● SOURCE INFORMATION
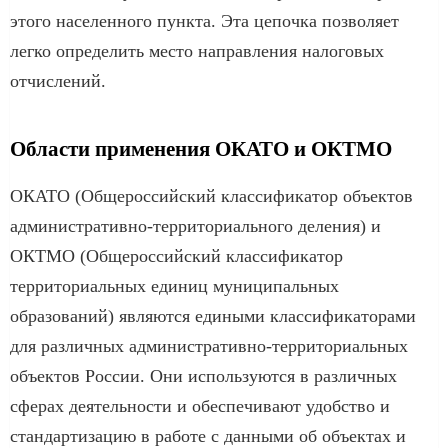
этого населенного пункта. Эта цепочка позволяет
легко определить место направления налоговых
отчислений.
Области применения ОКАТО и ОКТМО
ОКАТО (Общероссийский классификатор объектов
административно-территориального деления) и
ОКТМО (Общероссийский классификатор
территориальных единиц муниципальных
образований) являются едиными классификаторами
для различных административно-территориальных
объектов России. Они используются в различных
сферах деятельности и обеспечивают удобство и
стандартизацию в работе с данными об объектах и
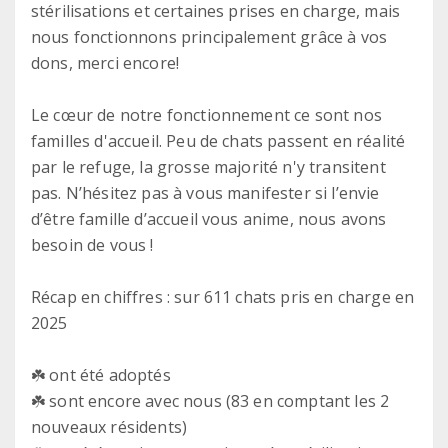
stérilisations et certaines prises en charge, mais
nous fonctionnons principalement grâce à vos
dons, merci encore!
Le cœur de notre fonctionnement ce sont nos
familles d'accueil. Peu de chats passent en réalité
par le refuge, la grosse majorité n'y transitent
pas. N’hésitez pas à vous manifester si l’envie
d’être famille d’accueil vous anime, nous avons
besoin de vous !
Récap en chiffres : sur 611 chats pris en charge en
2025
☘️ ont été adoptés
☘️ sont encore avec nous (83 en comptant les 2
nouveaux résidents)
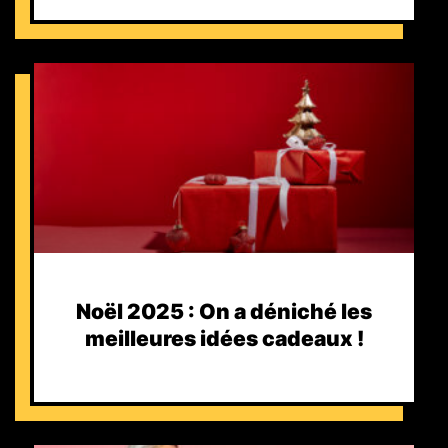
Noël 2025 : On a déniché les
meilleures idées cadeaux !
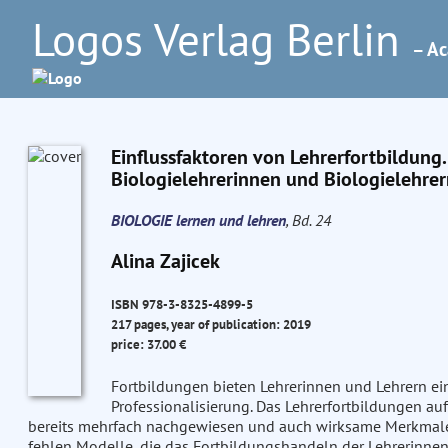
Logos Verlag Berlin
– Ac
Einflussfaktoren von Lehrerfortbildung
Biologielehrerinnen und Biologielehre
BIOLOGIE lernen und lehren
, Bd. 24
Alina Zajicek
ISBN 978-3-8325-4899-5
217 pages, year of publication: 2019
price: 37.00 €
Fortbildungen bieten Lehrerinnen und Lehrern ei
Professionalisierung. Das Lehrerfortbildungen a
bereits mehrfach nachgewiesen und auch wirksame Merkmale 
fehlen Modelle, die das Fortbildungshandeln der Lehrerinnen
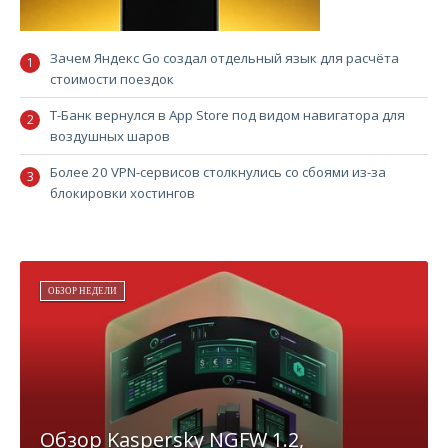
Зачем Яндекс Go создал отдельный язык для расчёта
стоимости поездок
Т-Банк вернулся в App Store под видом навигатора для
воздушных шаров
Более 20 VPN-сервисов столкнулись со сбоями из-за
блокировки хостингов
ОБЗОР НЕДЕЛИ
Обзор Kaspersky NGFW 1.2,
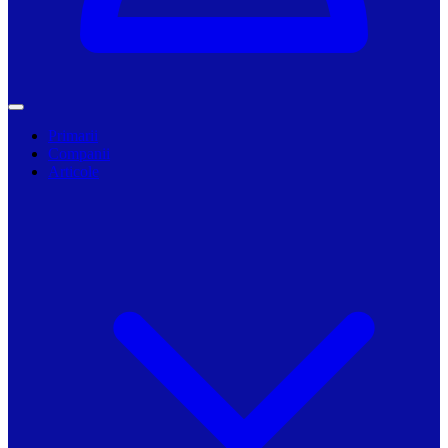
Primarii
Companii
Articole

● AIM OF THE EXERCISE
What you return should be the exact lines from the one containing "Professionalisierung. Das Lehrerfortbildungen" through the end of the listing above, both included, minus any pictures.

● ANSWER TO THIS EXERCISE
Professionalisierung. Das Lehrerfortbildungen a
bereits mehrfach nachgewiesen und auch wirksame Merkmale 
fehlen Modelle, die das Fortbildungshandeln der Lehrerinnen
Зачем Яндекс Go создал отдельный язык для расчёта
стоимости поездок
Т-Банк вернулся в App Store под видом навигатора для
воздушных шаров
Более 20 VPN-сервисов столкнулись со сбоями из-за
блокировки хостингов
ОБЗОР НЕДЕЛИ
Обзор Kaspersky NGFW 1.2,
Primarii
Companii
Articole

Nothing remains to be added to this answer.